What is expected »
When a line of the material has the word "logo" in it, copy that line.

Exercise inputs »
• • • •

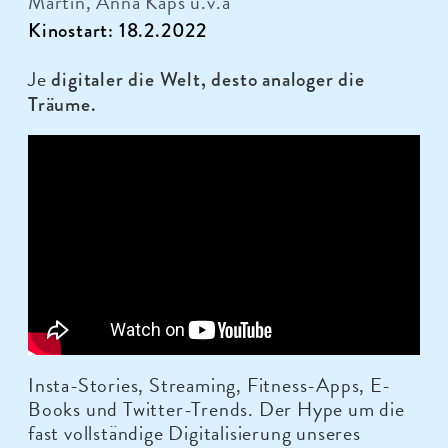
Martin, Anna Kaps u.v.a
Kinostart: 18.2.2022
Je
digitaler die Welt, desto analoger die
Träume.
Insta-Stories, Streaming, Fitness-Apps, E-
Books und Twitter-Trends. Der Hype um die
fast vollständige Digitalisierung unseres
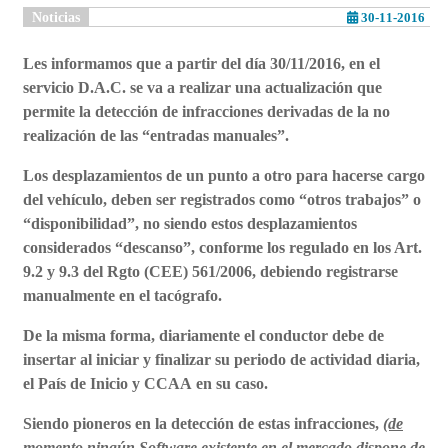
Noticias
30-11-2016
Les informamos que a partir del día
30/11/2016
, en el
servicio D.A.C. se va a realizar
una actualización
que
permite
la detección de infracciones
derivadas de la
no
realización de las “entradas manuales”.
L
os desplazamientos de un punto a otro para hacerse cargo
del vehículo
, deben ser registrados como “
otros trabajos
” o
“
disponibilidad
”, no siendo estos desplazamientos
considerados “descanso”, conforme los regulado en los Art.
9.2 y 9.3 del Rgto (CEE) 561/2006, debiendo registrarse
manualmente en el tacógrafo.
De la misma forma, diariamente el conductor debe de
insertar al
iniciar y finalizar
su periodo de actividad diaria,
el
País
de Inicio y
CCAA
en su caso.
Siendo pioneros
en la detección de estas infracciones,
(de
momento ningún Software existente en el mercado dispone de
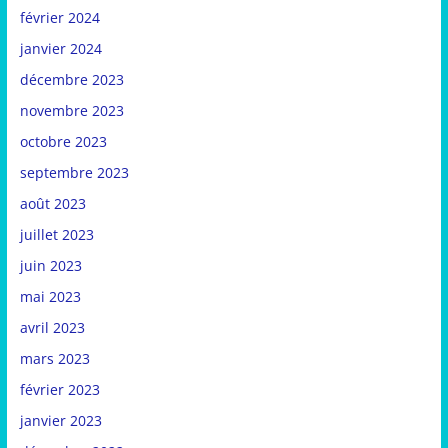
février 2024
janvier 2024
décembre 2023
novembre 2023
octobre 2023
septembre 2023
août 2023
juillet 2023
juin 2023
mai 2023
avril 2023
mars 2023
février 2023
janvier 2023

• • • •

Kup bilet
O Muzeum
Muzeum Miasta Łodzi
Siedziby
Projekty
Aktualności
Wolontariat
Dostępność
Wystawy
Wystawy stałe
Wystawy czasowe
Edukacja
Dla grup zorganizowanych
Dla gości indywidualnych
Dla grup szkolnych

• • • •

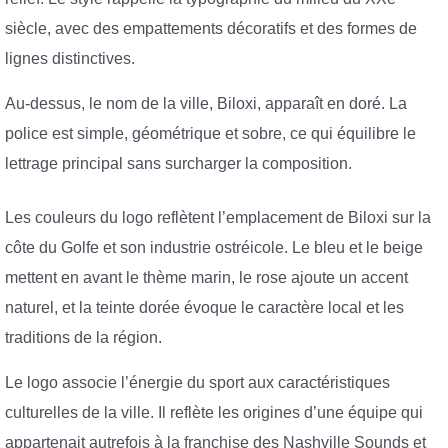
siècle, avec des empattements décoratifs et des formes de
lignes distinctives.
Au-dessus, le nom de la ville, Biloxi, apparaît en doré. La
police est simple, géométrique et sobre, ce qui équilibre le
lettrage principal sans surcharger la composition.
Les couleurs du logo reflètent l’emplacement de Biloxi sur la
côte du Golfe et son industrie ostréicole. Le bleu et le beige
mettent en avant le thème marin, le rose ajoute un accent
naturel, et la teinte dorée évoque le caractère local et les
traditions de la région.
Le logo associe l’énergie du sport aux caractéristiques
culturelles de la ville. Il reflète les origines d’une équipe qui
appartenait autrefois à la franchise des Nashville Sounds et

• • • •

Expected answer »
Les couleurs du logo reflètent l’emplacement de Biloxi sur la
Le logo associe l’énergie du sport aux caractéristiques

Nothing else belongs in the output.